Tom Pace definitely sounds familiar...if he wrote several with auto-racing connections, and a great by-line for that, my father particularly might've picked one up in the late '60s, early '70s...and it might've gotten away before I got to read it.
Some forgotten, out of the way and dusty bookstore is right. While there are 28 copies of the hardcover editions, there are NO copies of the paperback offered on ABE right now.
Nor do I have a copy. I don't think I've ever seen a copy.
Pace wrote a couple of other crime fiction novels, both with a guy named Ben Garden in them. If he's still alive, and Al Hubin doesn't say otherwise, he'd be 80 this year. (Tom Pace, that is.)
From your review, it sure sounds like a book that somebody like Hard Case Crime ought to look into, if they're listening?
--- Steve
I actually bought this one in hardback 40 years ago. Ran across the paperback the other day and picked it up, which spurred me to re-read it for the review.

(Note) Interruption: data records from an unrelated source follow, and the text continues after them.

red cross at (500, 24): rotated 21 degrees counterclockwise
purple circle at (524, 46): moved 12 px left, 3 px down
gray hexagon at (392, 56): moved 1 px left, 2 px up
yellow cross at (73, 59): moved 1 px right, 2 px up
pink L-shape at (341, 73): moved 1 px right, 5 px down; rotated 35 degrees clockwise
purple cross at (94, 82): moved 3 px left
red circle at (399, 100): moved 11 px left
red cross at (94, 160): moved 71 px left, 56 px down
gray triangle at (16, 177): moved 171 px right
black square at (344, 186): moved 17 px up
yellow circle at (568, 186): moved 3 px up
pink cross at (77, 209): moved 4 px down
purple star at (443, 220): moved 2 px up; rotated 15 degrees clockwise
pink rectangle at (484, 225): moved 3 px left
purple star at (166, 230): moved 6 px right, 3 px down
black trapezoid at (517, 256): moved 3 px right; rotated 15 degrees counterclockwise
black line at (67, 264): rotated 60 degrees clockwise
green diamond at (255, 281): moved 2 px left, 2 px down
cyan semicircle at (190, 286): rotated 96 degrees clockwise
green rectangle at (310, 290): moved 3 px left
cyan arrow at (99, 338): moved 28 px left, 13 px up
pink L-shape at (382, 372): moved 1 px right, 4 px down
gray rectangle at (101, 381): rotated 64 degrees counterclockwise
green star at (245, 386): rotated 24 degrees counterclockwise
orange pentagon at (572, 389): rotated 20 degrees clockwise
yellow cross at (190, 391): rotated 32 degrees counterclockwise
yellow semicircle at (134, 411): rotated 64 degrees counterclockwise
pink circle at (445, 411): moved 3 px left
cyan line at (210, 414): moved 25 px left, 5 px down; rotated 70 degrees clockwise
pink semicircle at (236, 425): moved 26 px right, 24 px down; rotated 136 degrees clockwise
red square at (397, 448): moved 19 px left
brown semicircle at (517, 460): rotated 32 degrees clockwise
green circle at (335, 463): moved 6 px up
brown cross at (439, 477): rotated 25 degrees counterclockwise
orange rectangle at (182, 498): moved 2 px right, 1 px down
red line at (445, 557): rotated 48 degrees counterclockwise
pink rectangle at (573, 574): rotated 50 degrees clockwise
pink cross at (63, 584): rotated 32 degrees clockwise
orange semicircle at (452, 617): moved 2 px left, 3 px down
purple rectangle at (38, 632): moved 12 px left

Friends, this book is an absolute train wreck. The Ross MacDonald blurb makes me wonder if he owed Joan Kahn a really big favor. It's almost impossible to believe that Joan had a hand in this mess. The writing is sophomoric, with a ridiculous adverb in almost every sentence. I found something on each page to make me roll my eyes. The characters--all male, except one--are wooden. They do nothing but drink alcohol and make ominous comments to each other. Because the author can't write, he substitutes grinning, smiling, and laughing for any semblance of emotion, making the characters seem completely disconnected from humanity. The one female character, ostensibly the Uber Woman who drives the plot, is a big zero. Much of the book is taken up with a car race that has nothing to do with the nonexistent plot. There's no build-up, no suspense, and a ridiculous last chapter stolen from a du Maurier book. When I turned the last page, I was so traumatized that I came to the Web to find reviews; there are few. Usually I can find something good to say about a book even if I didn't like it, but that's not the case here. Some books are best forgotten, and this is one of them. Thanks for giving me the opportunity to vent.